The “Hello World” of Embeddings is Semantic Search, which fundamentally differs from traditional approaches. While a Keyword Search for “cheap phone” rigidly looks for the exact words “cheap” AND “phone,” a Semantic Search for “budget friendly mobile” understands the underlying intent—that “budget” relates to “cheap” and “mobile” to “phone.”

Mathematically, this is calculated using Cosine Similarity. The closer the angle between two vectors, the more similar their meaning.

# Function to calculate Cosine Similarity
cosine_sim <- function(a, b) {
  sum(a * b) / (sqrt(sum(a^2)) * sqrt(sum(b^2)))
}

search_news <- function(query, data_vectors, data_text) {
  
  # 1. Embed the query
  query_vec <- get_embedding(query)
  
  # 2. Compare against all document vectors
  similarities <- apply(data_vectors, 1, function(doc_vec) {
    cosine_sim(query_vec, doc_vec)
  })
  
  # 3. Return top 3 matches
  results <- tibble(
    text = data_text,
    score = similarities
  ) |> 
    arrange(desc(score)) |> 
    head(3)
  
  return(results)
}

Now you can search for concepts, not just keywords!

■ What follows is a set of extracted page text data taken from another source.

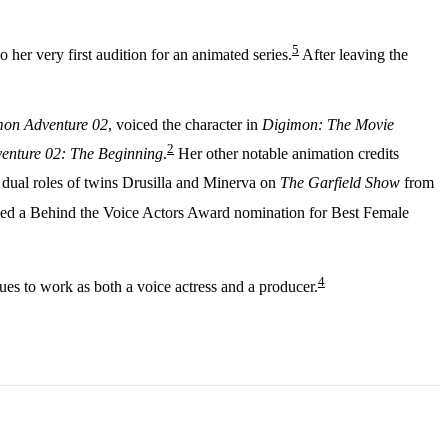
5
her very first audition for an animated series.
After leaving the
on Adventure 02
, voiced the character in
Digimon: The Movie
2
enture 02: The Beginning
.
Her other notable animation credits
 dual roles of twins Drusilla and Minerva on
The Garfield Show
from
ved a Behind the Voice Actors Award nomination for Best Female
4
es to work as both a voice actress and a producer.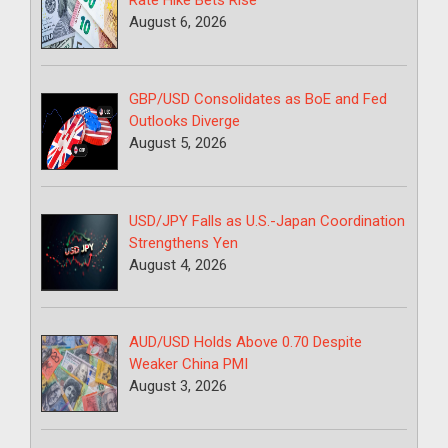
Rate Hike Bets Rise
August 6, 2026
GBP/USD Consolidates as BoE and Fed
Outlooks Diverge
August 5, 2026
USD/JPY Falls as U.S.-Japan Coordination
Strengthens Yen
August 4, 2026
AUD/USD Holds Above 0.70 Despite
Weaker China PMI
August 3, 2026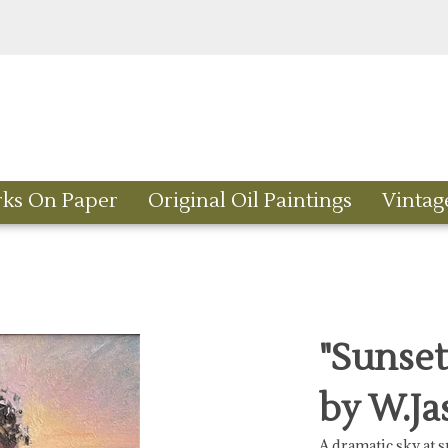
rks On Paper
Original Oil Paintings
Vintag
"Sunset
by W.Ja
A dramatic sky at s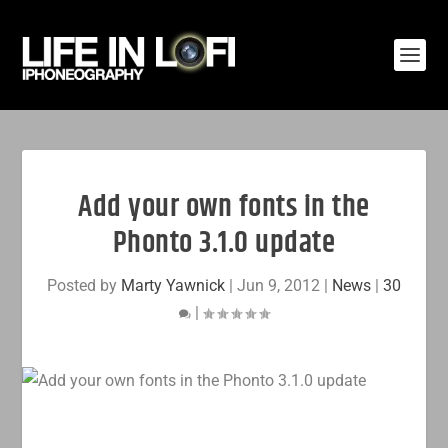
Add your own fonts in the
Phonto 3.1.0 update
Posted by
Marty Yawnick
|
Jun 9, 2012
|
News
|
30
|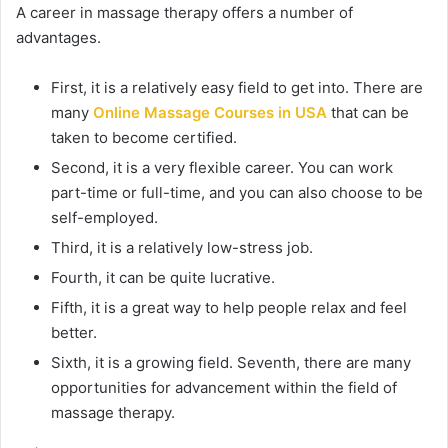
A career in massage therapy offers a number of
advantages.
First, it is a relatively easy field to get into. There are
many
Online Massage Courses in USA
that can be
taken to become certified.
Second, it is a very flexible career. You can work
part-time or full-time, and you can also choose to be
self-employed.
Third, it is a relatively low-stress job.
Fourth, it can be quite lucrative.
Fifth, it is a great way to help people relax and feel
better.
Sixth, it is a growing field. Seventh, there are many
opportunities for advancement within the field of
massage therapy.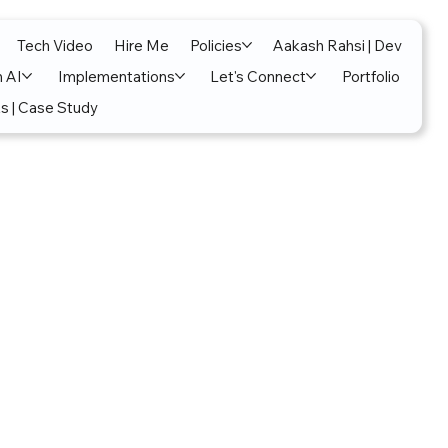
Tech Video
Hire Me
Policies
Aakash Rahsi | Dev
n AI
Implementations
Let's Connect
Portfolio
s | Case Study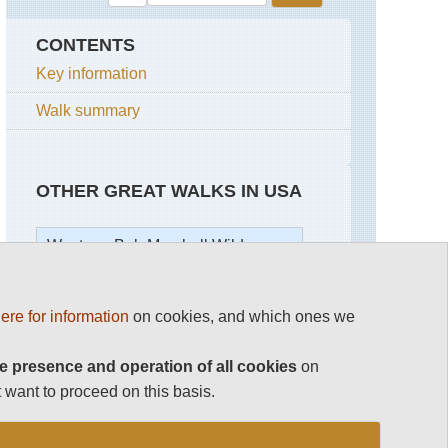
CONTENTS
Key information
Walk summary
OTHER GREAT WALKS IN USA
Western: Bob Marshall Wilderness
USA
Bob
ere for information
on cookies, and which ones we
Marshall
Wilderness
Continental
Divide
e presence and operation of all cookies
on
Chinese
Trail
 want to proceed on this basis.
Wall
Alaska,
Upper
Kenai
Holland
Peninsula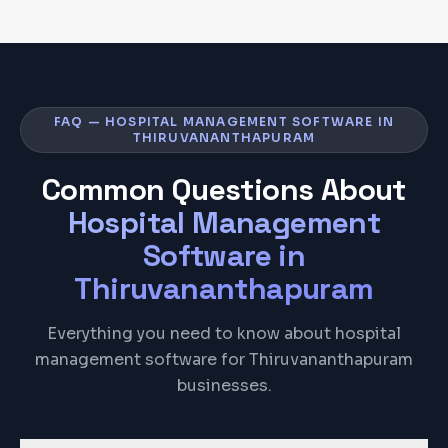
FAQ — HOSPITAL MANAGEMENT SOFTWARE IN
THIRUVANANTHAPURAM
Common Questions About
Hospital Management
Software
in
Thiruvananthapuram
Everything you need to know about hospital
management software for Thiruvananthapuram
businesses.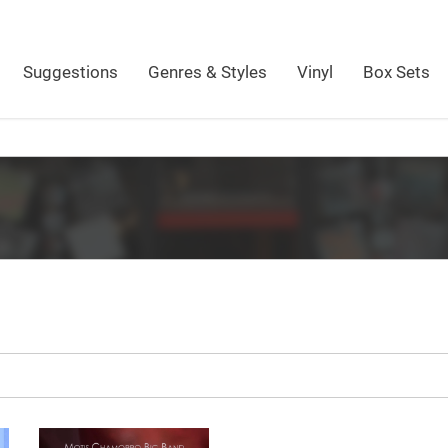
Suggestions
Genres & Styles
Vinyl
Box Sets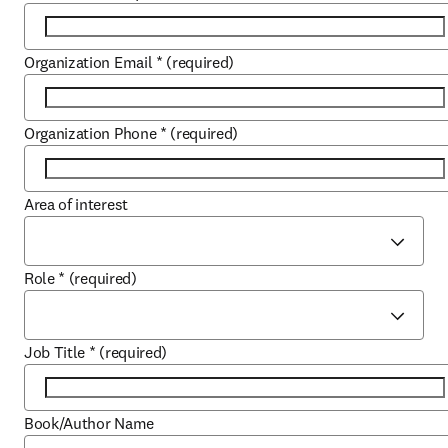
Organization Email
*
(required)
Organization Phone
*
(required)
Area of interest
Role
*
(required)
Job Title
*
(required)
Book/Author Name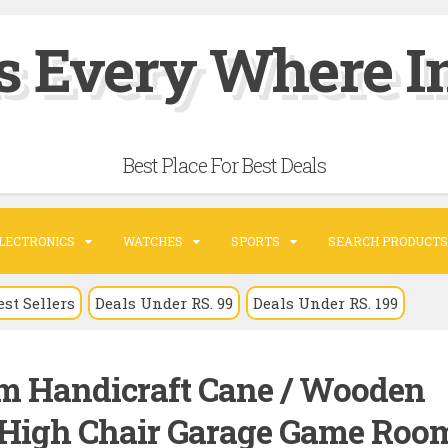
s Every Where In
Best Place For Best Deals
LECTRONICS
WATCHES
SPORTS
SEARCH PRODUCTS
est Sellers
Deals Under RS. 99
Deals Under RS. 199
m Handicraft Cane / Wooden
 High Chair Garage Game Roo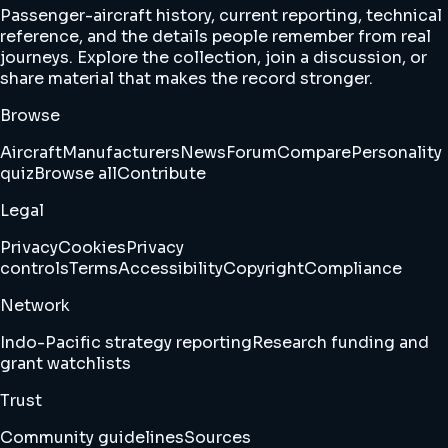
Passenger-aircraft history, current reporting, technical
reference, and the details people remember from real
journeys. Explore the collection, join a discussion, or
share material that makes the record stronger.
Browse
Aircraft
Manufacturers
News
Forum
Compare
Personality
quiz
Browse all
Contribute
Legal
Privacy
Cookies
Privacy
controls
Terms
Accessibility
Copyright
Compliance
Network
Indo-Pacific strategy reporting
Research funding and
grant watchlists
Trust
Community guidelines
Sources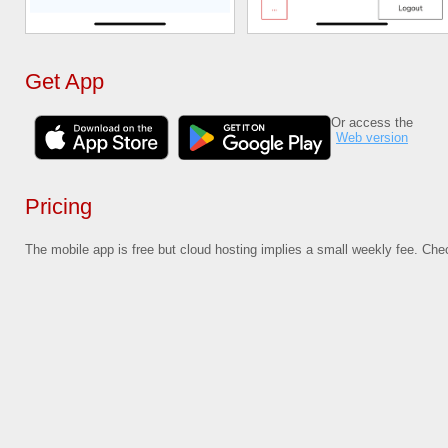
Get App
Or access the
Web version
Pricing
The mobile app is free but cloud hosting implies a small weekly fee. Ch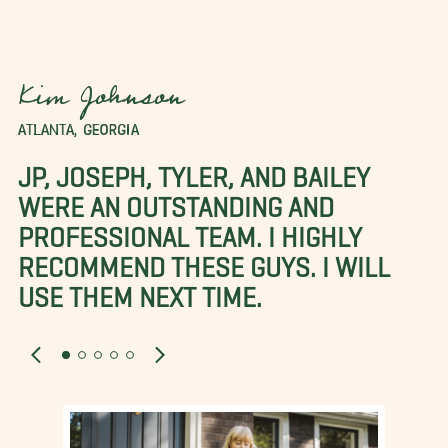
Kim Johnson
ATLANTA, GEORGIA
JP, JOSEPH, TYLER, AND BAILEY
WERE AN OUTSTANDING AND
PROFESSIONAL TEAM. I HIGHLY
RECOMMEND THESE GUYS. I WILL
USE THEM NEXT TIME.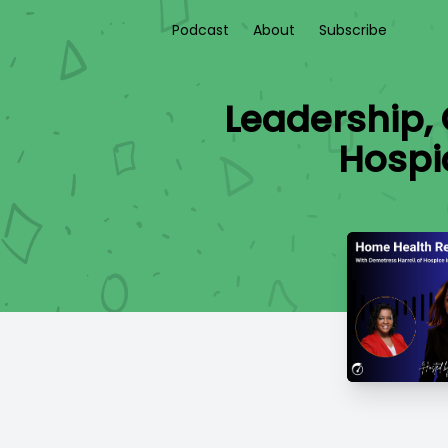
Podcast
About
Subscribe
Leadership,
Hospi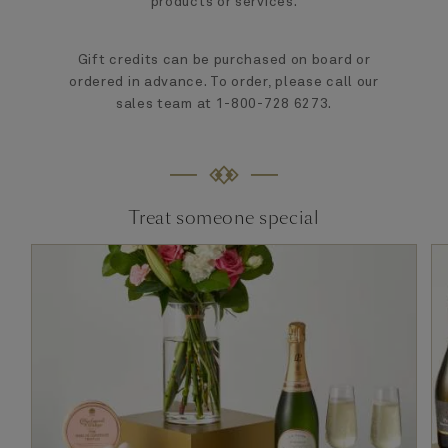
products or services.
Gift credits can be purchased on board or
ordered in advance. To order, please call our
sales team at 1-800-728 6273.
Treat someone special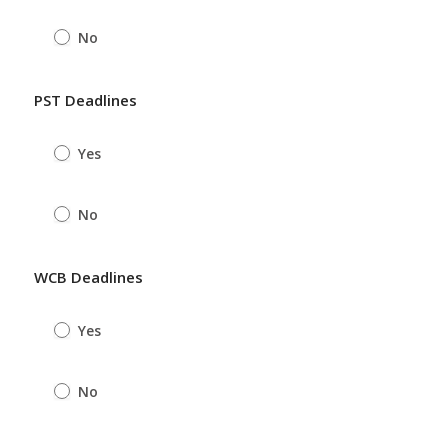
No
PST Deadlines
Yes
No
WCB Deadlines
Yes
No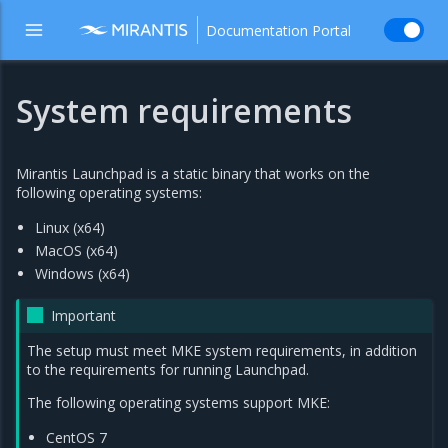
Documentation Portal
System requirements
Mirantis Launchpad is a static binary that works on the
following operating systems:
Linux (x64)
MacOS (x64)
Windows (x64)
Important
The setup must meet MKE system requirements, in addition
to the requirements for running Launchpad.
The following operating systems support MKE:
CentOS 7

15.6 Summary: The AI Workflow

We have completed our journey through Generative AI in R.

We have completed our journey through Generative AI in R, covering three foundational pillars. We started by understanding that Foundations of models are probabilistic engines predicting tokens, not reasoning beings. Then, we moved to APIs, building robust pipelines to extract structured JSON data from unstructured text. Finally, we explored Embeddings, learning to represent text as numerical vectors to enable powerful search and clustering by meaning.

The future of Data Science is hybrid. It combines the statistical rigor of tools like tidymodels with the semantic understanding of Large Language Models. You are now equipped to build that future.